Some state laws also provide for direct shareholder or director liability if the corporation violates the law. For instance, in New York, the largest shareholders of a close corporation are personally liable for any wages unpaid by the corporation, and the treasurer or CFO is personally liable for any unpaid sales or income taxes.
Outright fraud
Unscrupulous shareholders will sometimes lie, cheat and steal through their corporation. A typical example is "stripping" the assets of the corporation through generous dividends, leaving it with no money to pay its bills. Or, they might cook the books to mislead others into thinking that the company has more money than it actually has. Or, they might create a tiny corporation with few assets and slip it into a contract when the other party is thinking they're dealing with another, bigger corporation.
In all of these cases, veil piercing is usually only one means to achieve an end. There are other laws, like common law conversion, securities laws and the Uniform Fraudulent Transfers Act, that will also protect creditors and perhaps even subject the crooked businessperson to criminal charges.
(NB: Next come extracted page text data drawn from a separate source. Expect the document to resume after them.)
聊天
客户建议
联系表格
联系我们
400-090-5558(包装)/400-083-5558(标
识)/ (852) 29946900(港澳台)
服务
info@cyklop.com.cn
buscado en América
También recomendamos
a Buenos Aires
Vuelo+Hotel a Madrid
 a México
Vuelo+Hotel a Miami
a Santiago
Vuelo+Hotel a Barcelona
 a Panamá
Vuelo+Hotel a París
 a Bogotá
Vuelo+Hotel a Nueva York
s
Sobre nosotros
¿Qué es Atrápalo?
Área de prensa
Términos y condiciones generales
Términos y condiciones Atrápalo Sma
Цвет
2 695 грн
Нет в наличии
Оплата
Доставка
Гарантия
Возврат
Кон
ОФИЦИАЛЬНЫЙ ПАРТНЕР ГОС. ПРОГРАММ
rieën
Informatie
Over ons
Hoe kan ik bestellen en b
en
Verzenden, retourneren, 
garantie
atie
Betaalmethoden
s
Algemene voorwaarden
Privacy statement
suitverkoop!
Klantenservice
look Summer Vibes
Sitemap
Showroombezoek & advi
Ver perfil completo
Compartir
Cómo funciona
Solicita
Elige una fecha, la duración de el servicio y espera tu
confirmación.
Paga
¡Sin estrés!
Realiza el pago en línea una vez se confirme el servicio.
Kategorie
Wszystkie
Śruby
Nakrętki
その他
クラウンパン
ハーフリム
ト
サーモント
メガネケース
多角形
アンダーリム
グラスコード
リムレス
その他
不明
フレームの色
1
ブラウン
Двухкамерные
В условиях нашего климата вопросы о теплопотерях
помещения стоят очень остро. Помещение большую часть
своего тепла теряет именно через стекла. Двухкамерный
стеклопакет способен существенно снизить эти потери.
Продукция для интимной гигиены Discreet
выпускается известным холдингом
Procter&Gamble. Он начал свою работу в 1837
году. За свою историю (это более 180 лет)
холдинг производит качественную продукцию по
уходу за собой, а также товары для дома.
But veil piercing is another avenue open to those who want their money back, and judges will often be more than happy to oblige if some form of dastardly activity can be proven.
Piercing other entities
Limited liability companies, more commonly known as "LLCs," are similar enough to corporations that many courts have been willing to pierce their veils as well.
Piercing a limited liability partnership (LLP) is a bit trickier. Partners in LLPs are generally liable for any torts they commit. The tougher issue involves huge LLPs, like accounting firms, and whether the assets of partners can be used to satisfy the demands of the many people screwed over by the firm. The ongoing litigation against Arthur Andersen and other big LLPs may shed more light on this issue in the near future.
Random notes:
- Benjamin Cardozo, one of the most respected judges in American history, once complained that the issue of piercing the corporate veil was "enveloped in the mists of metaphor." This is one of the few instances when Cardozo made me laugh out loud.
- "Piercing the corporate veil" sounds vaguely dirty, doesn't it?